Someday my children will appreciate Saturday mornings. Right now 6:30 is sleeping in. Crazy people.
Having Beckham crawl in bed with me in the morning is like what I imagine it to be like when one is on drugs. I can’t get enough and it makes me so happy.
Laundry really never ends.
Grocery shopping alone feels productive.
Beckham’s face is the the most delicious thing in the world.
Having Dad sick on a Saturday is like a wasted Saturday. Major bummer.
Seneca can not talk quietly. I truly believe that she thinks everything she has to say is so dang important, that it needs to be loud. She is animated- her eyes, her whole face, her hands… they all talk when she has something to say.
Cooper is going through a phase. At least that’s what I tell myself. He has long stretches of the day when he is super silly, and it is contagious.
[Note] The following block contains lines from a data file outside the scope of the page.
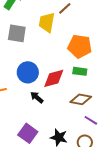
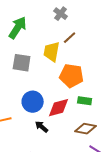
orange pentagon: (80, 46) -> (72, 76), moved

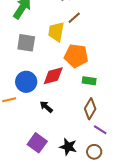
blue circle: (33, 102) -> (26, 82), moved
red diamond: (59, 108) -> (53, 76), moved
brown diamond: (86, 129) -> (90, 109), turned -70

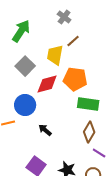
gray square: (26, 43) -> (25, 66), turned 36
red diamond: (53, 76) -> (47, 84), moved
green rectangle: (89, 81) -> (88, 104), size x1.5

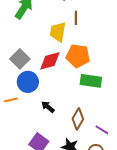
brown line: (73, 41) -> (76, 18), turned -48
gray square: (25, 66) -> (20, 59), moved
brown diamond: (89, 132) -> (78, 119), moved

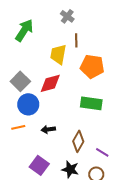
orange pentagon: (78, 56) -> (92, 66), moved
orange line: (11, 100) -> (18, 127), moved
black arrow: (48, 107) -> (48, 129), turned -48

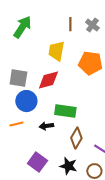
gray cross: (67, 16) -> (92, 25), moved
brown line: (76, 40) -> (70, 24), moved
gray square: (20, 81) -> (18, 78), turned -36
green rectangle: (91, 103) -> (65, 111), moved

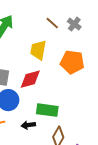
brown line: (70, 24) -> (52, 23), turned -48

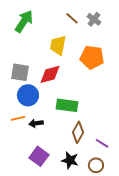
black arrow: (28, 125) -> (36, 123), moved

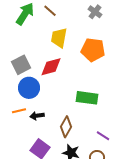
brown line: (72, 18) -> (50, 11), moved
gray square: (20, 72) -> (21, 65), turned -36
green rectangle: (67, 105) -> (87, 98), moved
brown diamond: (78, 132) -> (66, 127), moved

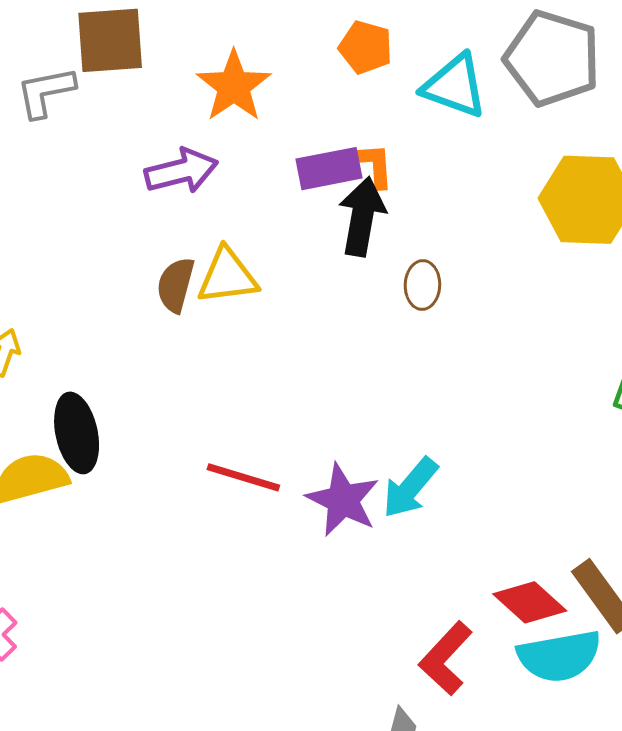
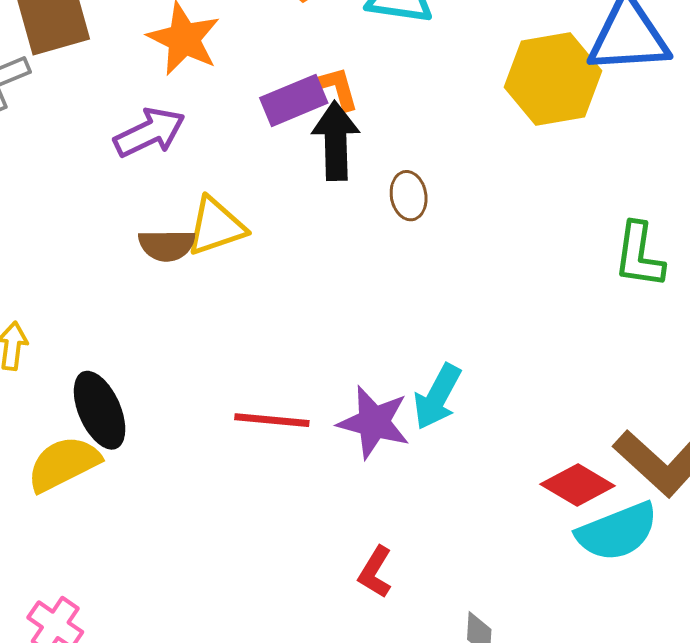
brown semicircle: (176, 285) -> (167, 245), turned -94
red L-shape: (446, 658) -> (375, 572), moved, size x0.7

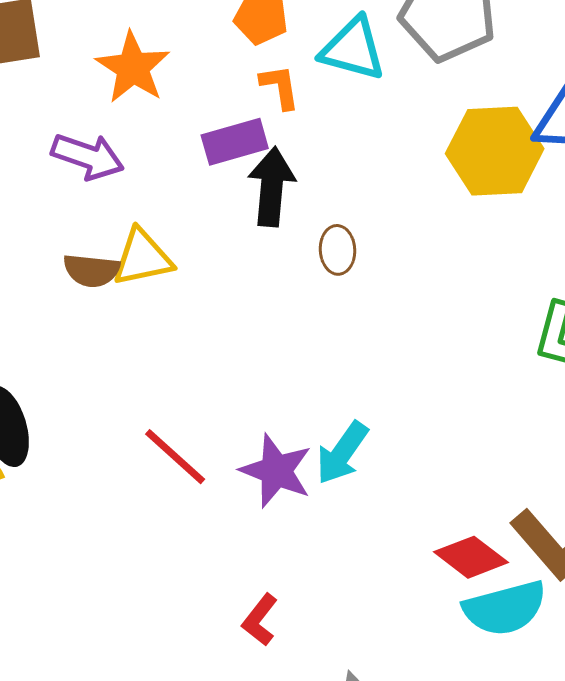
orange L-shape: (338, 88) -> (280, 87), moved
purple arrow: (149, 132) -> (88, 156), turned 38
red line: (272, 420) -> (175, 457), turned 30

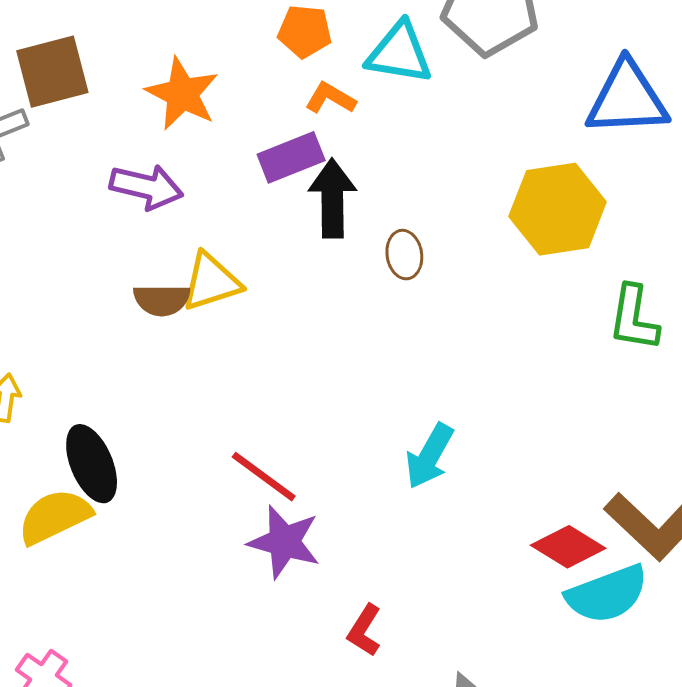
orange L-shape: (280, 87) -> (330, 98), turned -45
yellow hexagon: (495, 151) -> (558, 209), moved
purple star: (276, 471) -> (284, 542), moved

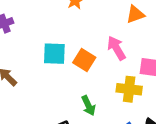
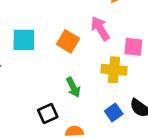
cyan square: (54, 54) -> (24, 40), moved

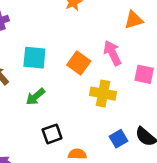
yellow cross: (114, 70) -> (103, 94), moved
green arrow: (73, 87) -> (35, 97), moved, turned 72

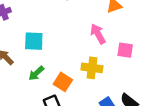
orange square: (79, 63) -> (63, 82), moved

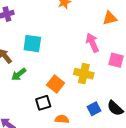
green arrow: (36, 73) -> (19, 74), moved

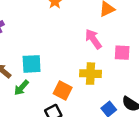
cyan square: (32, 44) -> (32, 64), moved

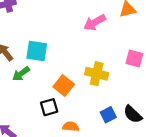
pink arrow: (93, 39) -> (95, 22), moved, turned -96

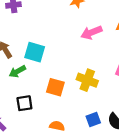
orange square: (64, 86) -> (55, 87), turned -30
black square: (49, 107) -> (24, 103), moved

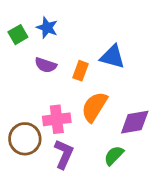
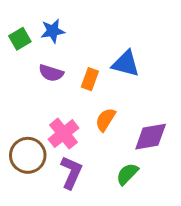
blue star: (47, 28) -> (53, 31), turned -30
orange semicircle: (94, 107) -> (105, 120), size x0.7
pink cross: (57, 119) -> (63, 134), turned -32

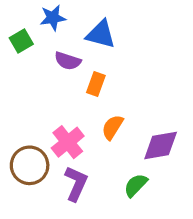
blue star: (53, 31) -> (53, 18), moved
blue triangle: (126, 64) -> (101, 34), moved
purple semicircle: (51, 73) -> (68, 61), moved

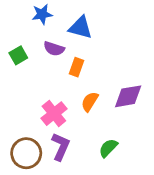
green square: (21, 41) -> (18, 55), moved
purple diamond: (161, 145) -> (128, 96), moved
brown circle: (30, 165) -> (26, 153), moved

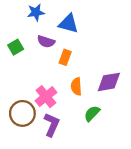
orange semicircle: (90, 102) -> (76, 86), turned -36
green semicircle: (108, 148) -> (92, 113), moved
brown circle: (26, 153) -> (22, 113), moved

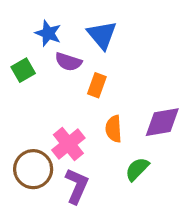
blue star: (36, 12) -> (48, 33), moved, turned 30
blue triangle: (68, 24) -> (102, 35), turned 35

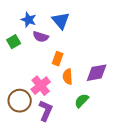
orange rectangle: (97, 85) -> (58, 59), moved

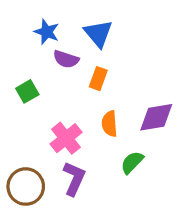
green square: (14, 42) -> (27, 91), moved
orange rectangle: (58, 59) -> (98, 79), moved
brown circle: (20, 101) -> (26, 187), moved

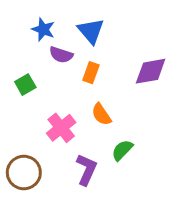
purple diamond: (156, 117) -> (151, 71), moved
orange semicircle: (110, 124) -> (101, 114), turned -30
purple L-shape: (74, 178) -> (86, 170), moved

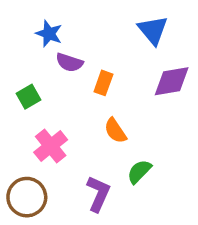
blue triangle: (91, 31) -> (153, 30), moved
pink cross: (61, 128) -> (51, 146), moved

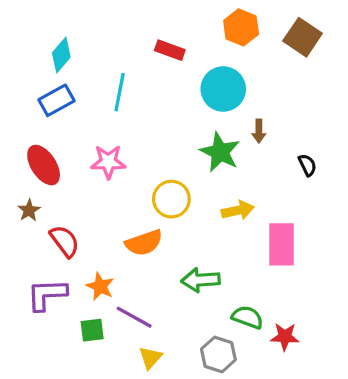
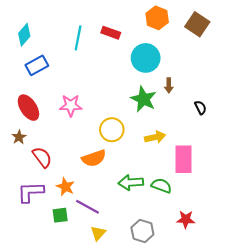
cyan diamond: (61, 55) -> (24, 35), moved
cyan line: (120, 92) -> (78, 38), moved
green semicircle: (247, 317) -> (161, 186), moved

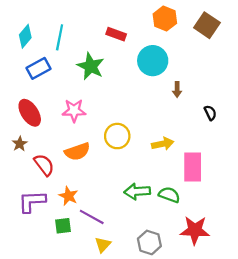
cyan line: (78, 38) -> (60, 37), moved
green star: (143, 99) -> (91, 66), moved
orange semicircle: (94, 158) -> (77, 152), moved
red star: (186, 219) -> (195, 230), size x1.5

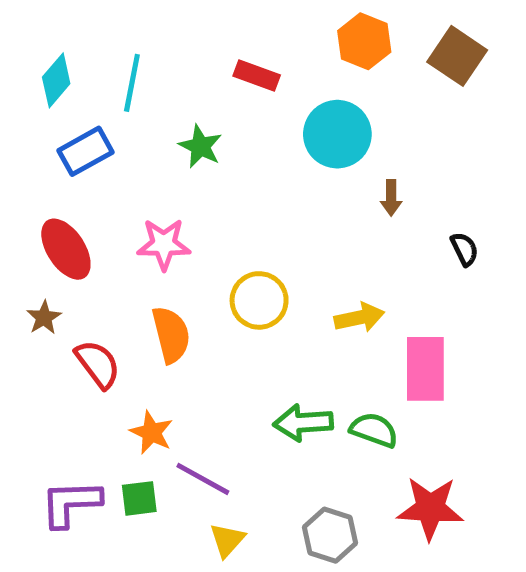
green star: (91, 66) -> (200, 146), size x0.7
orange semicircle: (77, 152) -> (171, 335), turned -85
purple L-shape: (32, 201) -> (71, 503), moved

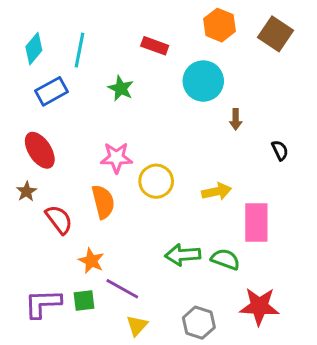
pink star: (164, 244) -> (116, 158), moved

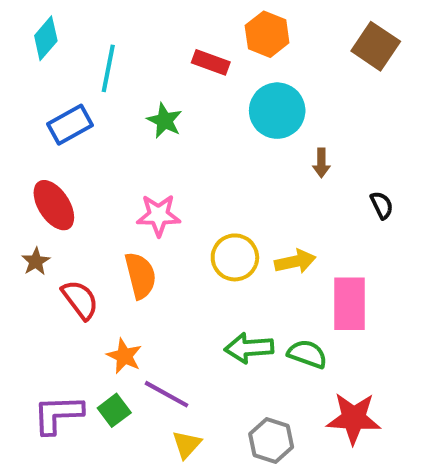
orange hexagon: (219, 25) -> (267, 34), moved
cyan diamond: (34, 49) -> (46, 38), moved
yellow circle: (156, 181) -> (235, 257), moved
green square: (84, 301) -> (114, 410), turned -30

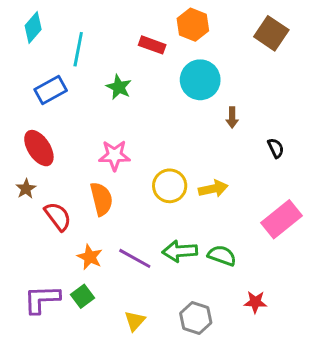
pink rectangle: (350, 304) -> (281, 219), moved, turned 51
purple line: (167, 394) -> (135, 258), moved
red star: (354, 418) -> (255, 302), size x0.6

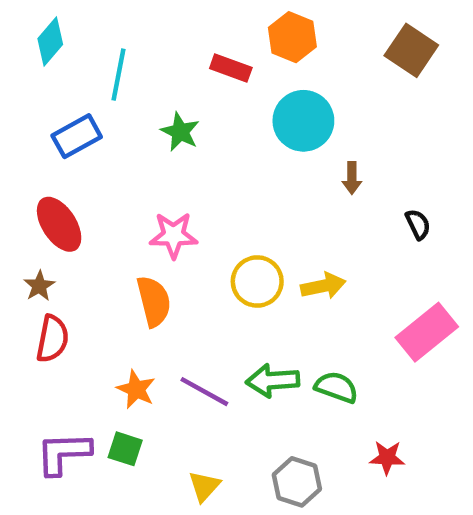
red semicircle: (58, 216) -> (52, 339), moved, turned 48
green square: (83, 296) -> (125, 449), turned -35

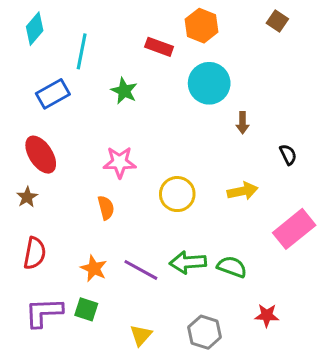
brown square: (411, 50) -> (277, 21), moved, size x0.6
yellow arrow: (323, 286) -> (243, 191), moved
orange semicircle: (154, 301) -> (106, 208), size x0.7
red semicircle: (52, 339) -> (35, 253), moved

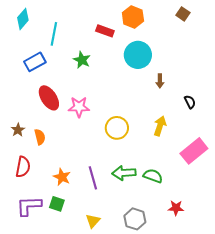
red ellipse: (41, 155) -> (49, 98), moved
yellow arrow: (243, 191) -> (160, 126), turned -60
orange semicircle: (106, 208) -> (40, 137), moved
purple line: (141, 270) -> (93, 178), turned 45

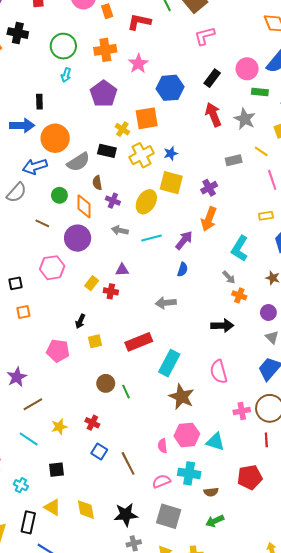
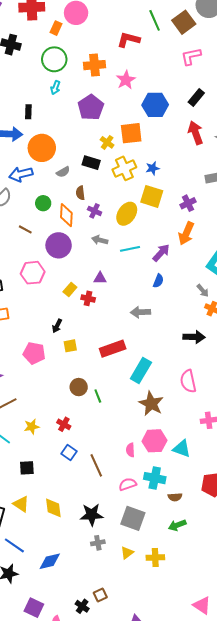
orange rectangle: (107, 11) -> (56, 28), moved, turned 40
gray semicircle: (78, 162) -> (63, 172), size x0.6

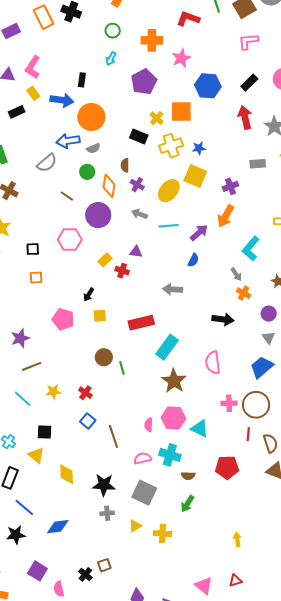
green circle: (54, 59) -> (113, 31), size x0.6
gray semicircle: (63, 172) -> (93, 148), moved
yellow triangle: (21, 504) -> (36, 455), moved
green arrow: (177, 525) -> (187, 504), turned -42

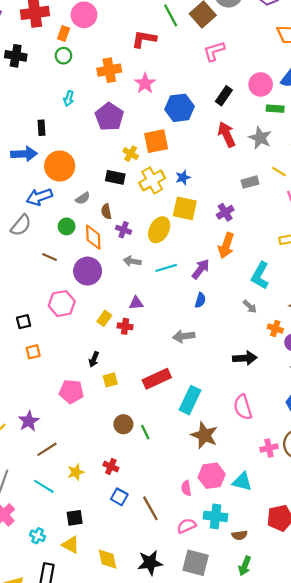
green circle: (113, 31) -> (63, 56), moved
gray semicircle: (93, 148) -> (83, 198), moved
orange cross: (243, 293) -> (275, 329), moved

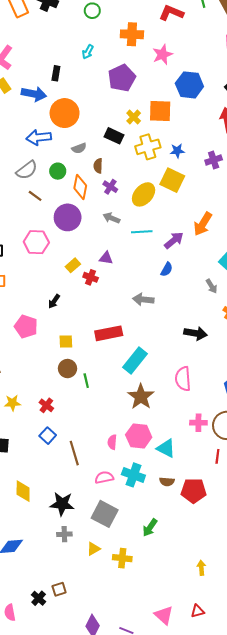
purple cross: (225, 212) -> (214, 160), moved
gray semicircle: (21, 225) -> (27, 170), moved
yellow square: (110, 380) -> (66, 341), moved
brown semicircle: (240, 535) -> (167, 482), moved

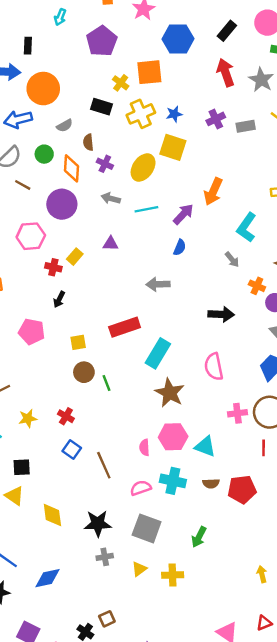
red cross: (91, 277) -> (53, 267), moved

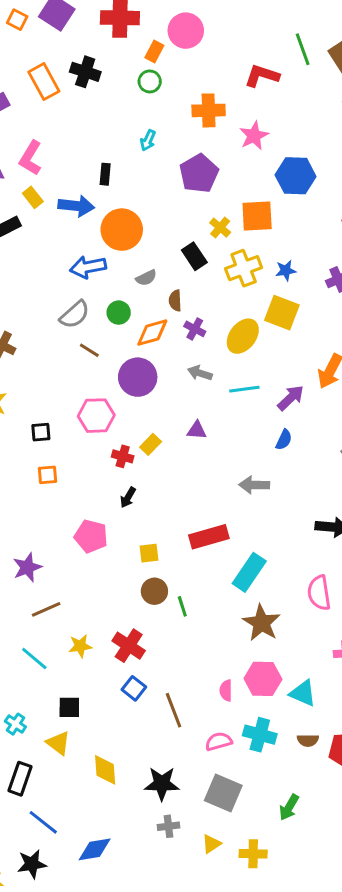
black rectangle: (102, 107) -> (194, 256), turned 36
orange diamond: (72, 168) -> (152, 333), turned 68
red cross: (66, 416) -> (129, 646), size x1.5

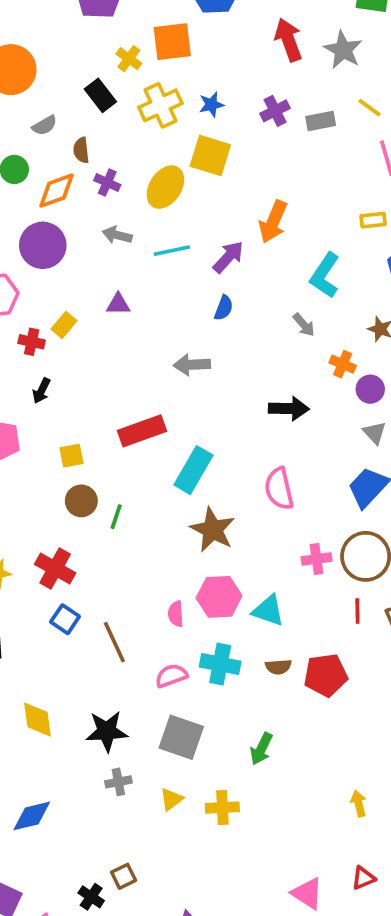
green line: (182, 606) -> (116, 517), turned 40

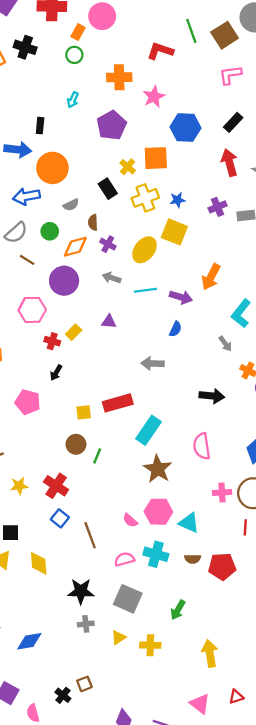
purple arrow: (228, 257) -> (181, 297), turned 60
yellow square: (72, 456) -> (84, 412), moved
pink semicircle: (176, 614) -> (130, 520), turned -49
yellow diamond: (38, 720) -> (39, 563), moved
yellow arrow: (359, 804) -> (210, 653), moved, size x1.6

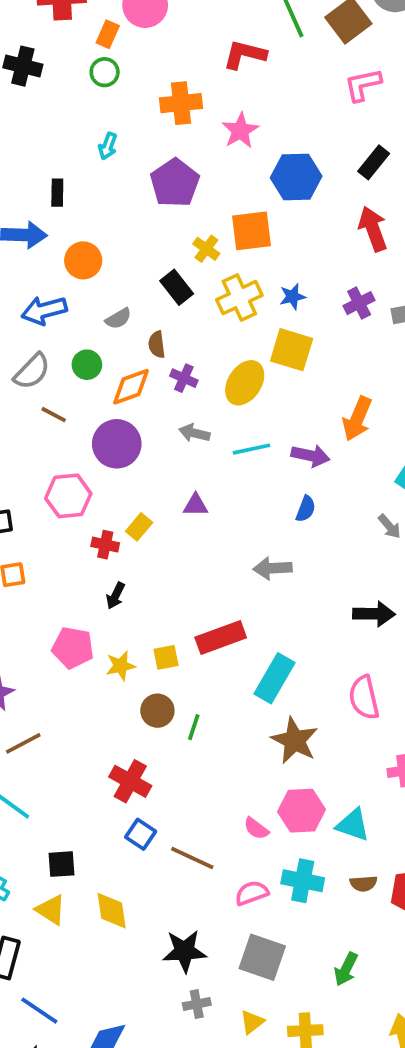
orange circle: (52, 168) -> (83, 260), size x0.7
yellow star: (19, 486) -> (121, 666), moved
brown line: (90, 535) -> (192, 858), turned -40

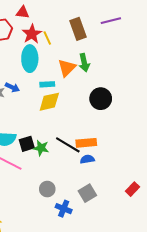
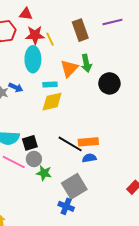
red star: (32, 34) -> (35, 35), turned 30
black circle: (101, 99) -> (109, 83), moved
green star: (41, 148) -> (44, 173), moved
gray circle: (47, 189) -> (34, 159), moved
gray square: (87, 193) -> (74, 186), moved, size x1.4

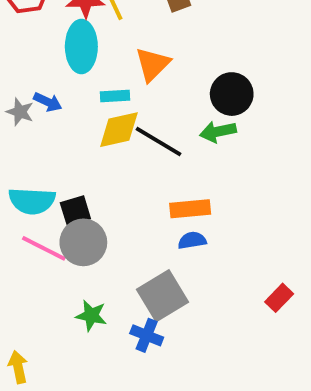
green arrow: (86, 63) -> (218, 132), moved, turned 90
black line: (70, 144) -> (159, 141), moved
gray circle: (34, 159) -> (83, 242), size x1.5
green star: (44, 173) -> (91, 316), moved

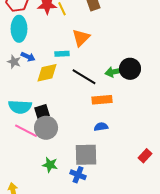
cyan ellipse: (81, 47) -> (19, 29), moved
black circle: (232, 94) -> (130, 69), moved
yellow diamond: (119, 130) -> (47, 73), moved
orange rectangle: (190, 209) -> (102, 100), moved
gray square: (162, 296) -> (86, 155), turned 30

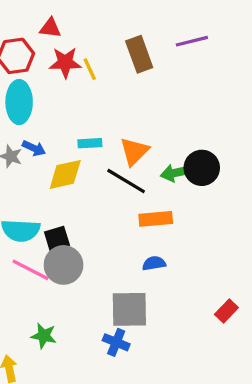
orange triangle: (81, 38) -> (134, 151), moved
green star: (50, 165) -> (44, 336), moved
It is fun to see them all happy together, but when it’s bedtime, it’s bedtime and it needs to stop. We’re working on that part. At least he saves it for home. I tell myself that’s a good thing too.
We saw some Native dancing last night and my kids loved it. They were enthralled with the drums, the fast footwork and the costumes. It was fun to see them totally engaged in that cultural activity. It is nice that they are old enough that it doesn’t stress me out to do stuff like that with them. We went to eat the night before, just the 4 of us, and it was the same way- they are old enough to handle themselves and be fun. I need to soak that up before there is another little body to think about.
There was dog talk around here a while ago. I stopped it in its tracks. But it’s back on my mind. Is it time?? That was rhetorical. Do not answer if you do not have something positive to say.